What the exercise asks - Exactly as written, return every line of the data below apart from the pictures.

Task inputs -
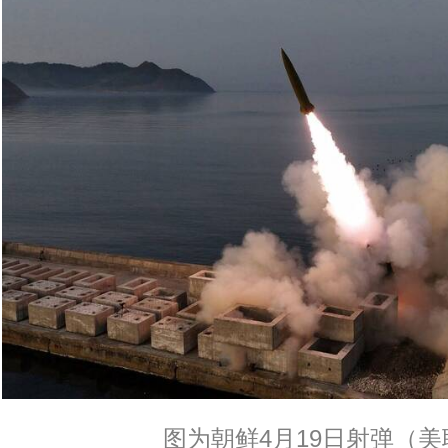
图为朝鲜4月19日射弹（美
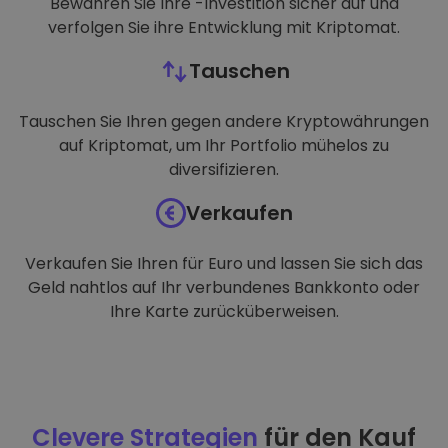
Bewahren Sie Ihre -Investition sicher auf und
verfolgen Sie ihre Entwicklung mit Kriptomat.
Tauschen
Tauschen Sie Ihren gegen andere Kryptowährungen
auf Kriptomat, um Ihr Portfolio mühelos zu
diversifizieren.
Verkaufen
Verkaufen Sie Ihren für Euro und lassen Sie sich das
Geld nahtlos auf Ihr verbundenes Bankkonto oder
Ihre Karte zurücküberweisen.
Clevere Strategien
für den Kauf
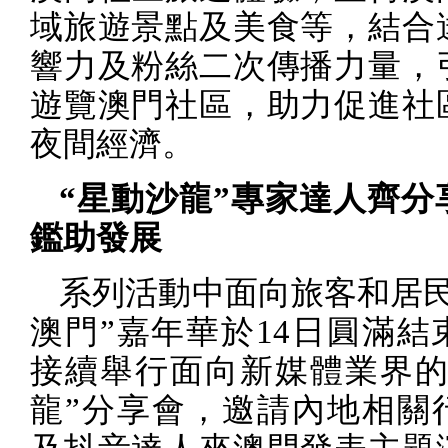
域旅遊景點及美食等，結合
響力及粉絲二次傳播力量，
遊覽澳門社區，助力促進社
夜間經濟。
“星動沙龍”專家達人齊分
鑑助發展
系列活動中面向旅客和居民
澳門”嘉年華於
14
日圓滿結
接續舉行面向新媒體業界的
龍”分享會，邀請內地相關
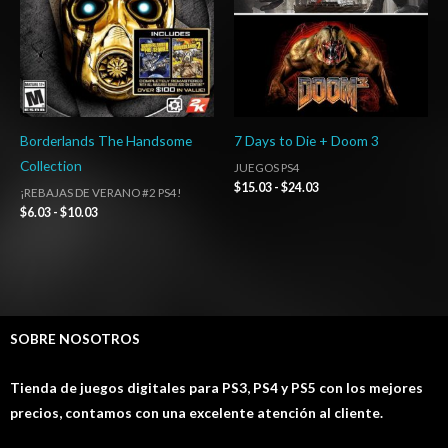
Borderlands The Handsome
7 Days to Die + Doom 3
Collection
JUEGOS PS4
$
15.03
-
$
24.03
¡REBAJAS DE VERANO #2 PS4!
$
6.03
-
$
10.03
SOBRE NOSOTROS
Tienda de juegos digitales para PS3, PS4 y PS5 con los mejores
precios, contamos con una excelente atención al cliente.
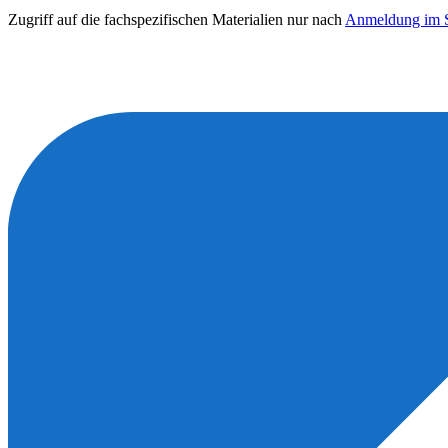
Zugriff auf die fachspezifischen Materialien nur nach
Anmeldung im S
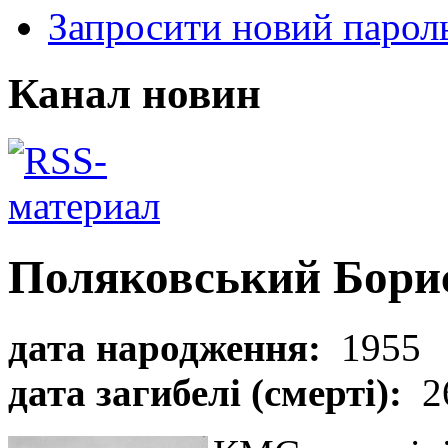
Запросити новий парол
Канал новин
Поляковський Бори
дата народження:
1955
дата загибелі (смерті):
2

Written answer -
图为朝鲜4月19日射弹（美
Bewahren Sie Ihre -Investition sicher auf und
verfolgen Sie ihre Entwicklung mit Kriptomat.
Tauschen
Tauschen Sie Ihren gegen andere Kryptowährungen
auf Kriptomat, um Ihr Portfolio mühelos zu
diversifizieren.
Verkaufen
Verkaufen Sie Ihren für Euro und lassen Sie sich das
Geld nahtlos auf Ihr verbundenes Bankkonto oder
Ihre Karte zurücküberweisen.
Clevere Strategien
für den Kauf
域旅遊景點及美食等，結合
響力及粉絲二次傳播力量，
遊覽澳門社區，助力促進社
夜間經濟。
“星動沙龍”專家達人齊分
鑑助發展
系列活動中面向旅客和居民
澳門”嘉年華於
14
日圓滿結
接續舉行面向新媒體業界的
龍”分享會，邀請內地相關
Borderlands The Handsome
7 Days to Die + Doom 3
Collection
JUEGOS PS4
$
15.03
-
$
24.03
¡REBAJAS DE VERANO #2 PS4!
$
6.03
-
$
10.03
SOBRE NOSOTROS
Tienda de juegos digitales para PS3, PS4 y PS5 con los mejores
precios, contamos con una excelente atención al cliente.
Zugriff auf die fachspezifischen Materialien nur nach
Anmeldung im S
Запросити новий парол
Канал новин
Поляковський Бори
дата народження:
1955
дата загибелі (смерті):
2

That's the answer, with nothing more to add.